Diane di Prima’s Revolutionary Letters Implore Us to Ask for More

Diane di Prima’s political poetry took on America’s oppressive power structures while her activism made her a target for the FBI. A new edition of her work shows that we are still fighting the same battles as di Prima.

American poet Diane di Prima (1934–2020) gives a reading onstage in Berkeley, California, March 1976. (Janet Fries / Getty Images)


Reading political poems from another era can sometimes feel like stumbling upon a vintage porn magazine in the park: embarrassingly analog, inexplicit, naive. Passion distilled in a different time.

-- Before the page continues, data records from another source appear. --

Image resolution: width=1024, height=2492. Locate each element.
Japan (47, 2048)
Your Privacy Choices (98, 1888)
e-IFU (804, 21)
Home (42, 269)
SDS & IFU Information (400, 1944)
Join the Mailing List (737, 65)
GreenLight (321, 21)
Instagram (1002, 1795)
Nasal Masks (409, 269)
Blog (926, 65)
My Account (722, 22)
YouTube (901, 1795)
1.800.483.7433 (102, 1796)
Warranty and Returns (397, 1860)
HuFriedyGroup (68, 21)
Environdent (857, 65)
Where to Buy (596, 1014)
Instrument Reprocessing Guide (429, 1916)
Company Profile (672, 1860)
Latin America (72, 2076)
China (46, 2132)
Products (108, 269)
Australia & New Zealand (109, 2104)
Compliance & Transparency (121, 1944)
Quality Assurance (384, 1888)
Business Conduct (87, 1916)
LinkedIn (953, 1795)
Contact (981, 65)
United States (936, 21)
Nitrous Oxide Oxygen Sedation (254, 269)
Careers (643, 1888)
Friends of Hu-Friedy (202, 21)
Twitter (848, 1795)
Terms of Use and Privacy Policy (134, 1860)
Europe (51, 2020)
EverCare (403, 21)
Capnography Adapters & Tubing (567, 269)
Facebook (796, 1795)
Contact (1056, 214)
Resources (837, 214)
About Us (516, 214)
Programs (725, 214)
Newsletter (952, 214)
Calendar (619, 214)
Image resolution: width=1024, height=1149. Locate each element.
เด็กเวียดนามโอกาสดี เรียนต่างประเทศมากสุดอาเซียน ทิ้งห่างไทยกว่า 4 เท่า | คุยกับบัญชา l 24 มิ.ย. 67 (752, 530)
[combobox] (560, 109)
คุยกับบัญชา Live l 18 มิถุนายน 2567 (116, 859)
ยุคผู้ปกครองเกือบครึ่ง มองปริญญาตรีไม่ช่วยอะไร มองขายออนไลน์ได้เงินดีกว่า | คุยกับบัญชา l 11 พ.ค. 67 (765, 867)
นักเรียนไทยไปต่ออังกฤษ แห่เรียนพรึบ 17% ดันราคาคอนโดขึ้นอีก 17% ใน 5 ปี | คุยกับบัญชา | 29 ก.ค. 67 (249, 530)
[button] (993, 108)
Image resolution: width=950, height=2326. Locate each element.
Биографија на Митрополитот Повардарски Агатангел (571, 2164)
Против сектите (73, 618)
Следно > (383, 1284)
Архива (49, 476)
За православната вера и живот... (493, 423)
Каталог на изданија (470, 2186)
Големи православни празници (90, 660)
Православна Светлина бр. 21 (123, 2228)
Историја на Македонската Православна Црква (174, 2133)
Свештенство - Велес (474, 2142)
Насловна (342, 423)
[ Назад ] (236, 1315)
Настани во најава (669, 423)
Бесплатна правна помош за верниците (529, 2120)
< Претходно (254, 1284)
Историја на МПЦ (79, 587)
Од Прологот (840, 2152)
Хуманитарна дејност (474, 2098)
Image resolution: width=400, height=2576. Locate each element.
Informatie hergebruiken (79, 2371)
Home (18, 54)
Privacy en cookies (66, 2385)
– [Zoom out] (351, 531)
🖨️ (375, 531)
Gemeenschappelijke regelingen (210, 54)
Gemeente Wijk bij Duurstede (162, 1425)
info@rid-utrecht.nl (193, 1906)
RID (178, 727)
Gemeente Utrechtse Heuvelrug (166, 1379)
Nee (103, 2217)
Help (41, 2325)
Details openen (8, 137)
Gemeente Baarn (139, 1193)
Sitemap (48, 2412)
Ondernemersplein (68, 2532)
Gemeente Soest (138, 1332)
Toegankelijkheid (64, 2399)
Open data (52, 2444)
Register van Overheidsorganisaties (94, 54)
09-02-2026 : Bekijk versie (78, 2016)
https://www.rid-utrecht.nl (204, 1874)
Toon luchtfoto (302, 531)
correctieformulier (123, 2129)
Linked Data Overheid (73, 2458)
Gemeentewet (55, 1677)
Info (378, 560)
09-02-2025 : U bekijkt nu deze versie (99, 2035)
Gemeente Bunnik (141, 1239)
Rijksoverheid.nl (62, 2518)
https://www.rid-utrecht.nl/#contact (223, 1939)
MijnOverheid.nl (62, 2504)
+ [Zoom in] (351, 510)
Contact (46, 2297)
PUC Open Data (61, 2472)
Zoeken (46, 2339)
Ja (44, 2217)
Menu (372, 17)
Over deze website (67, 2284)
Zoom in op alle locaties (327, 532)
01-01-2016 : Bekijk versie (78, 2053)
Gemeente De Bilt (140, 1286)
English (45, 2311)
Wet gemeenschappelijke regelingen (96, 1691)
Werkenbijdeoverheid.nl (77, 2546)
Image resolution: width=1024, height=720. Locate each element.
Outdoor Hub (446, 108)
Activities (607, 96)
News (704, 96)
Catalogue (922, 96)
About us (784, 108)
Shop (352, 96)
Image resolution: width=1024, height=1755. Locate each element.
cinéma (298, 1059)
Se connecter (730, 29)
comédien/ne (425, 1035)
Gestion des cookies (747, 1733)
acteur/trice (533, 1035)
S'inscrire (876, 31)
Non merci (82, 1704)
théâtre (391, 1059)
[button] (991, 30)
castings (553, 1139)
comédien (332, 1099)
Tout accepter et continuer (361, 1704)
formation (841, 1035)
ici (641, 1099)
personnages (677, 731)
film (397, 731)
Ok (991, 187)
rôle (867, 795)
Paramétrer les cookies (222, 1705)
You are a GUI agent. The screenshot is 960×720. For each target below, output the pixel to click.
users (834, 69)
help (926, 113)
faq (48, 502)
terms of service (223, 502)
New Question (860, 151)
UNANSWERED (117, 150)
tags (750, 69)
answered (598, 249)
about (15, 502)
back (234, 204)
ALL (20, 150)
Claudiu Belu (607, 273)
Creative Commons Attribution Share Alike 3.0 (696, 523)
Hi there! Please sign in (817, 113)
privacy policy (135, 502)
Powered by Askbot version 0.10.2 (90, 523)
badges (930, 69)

Not so with Diane di Prima’s Revolutionary Letters, which has been reissued as a fiftieth anniversary edition with a new introduction by the feminist scholar Sophie Lewis. “Over the last ten years, the Letters have circulated via text message and social media,” Lewis writes, “like Diane’s cocaine-laced joints.” The struggles that di Prima wrestled with in these lyrical tirades remain our own half a century on.

Letter #16 begins, “we are eating up the planet,” before explaining how industrial poisons contaminate the world’s ecologies for future generations. Letter #61, a response to the 1973 energy crisis, exposes the vulnerability of a scarce economy under capitalism: the “grim austerity consciousness / empty shelves and stiff upper lip.”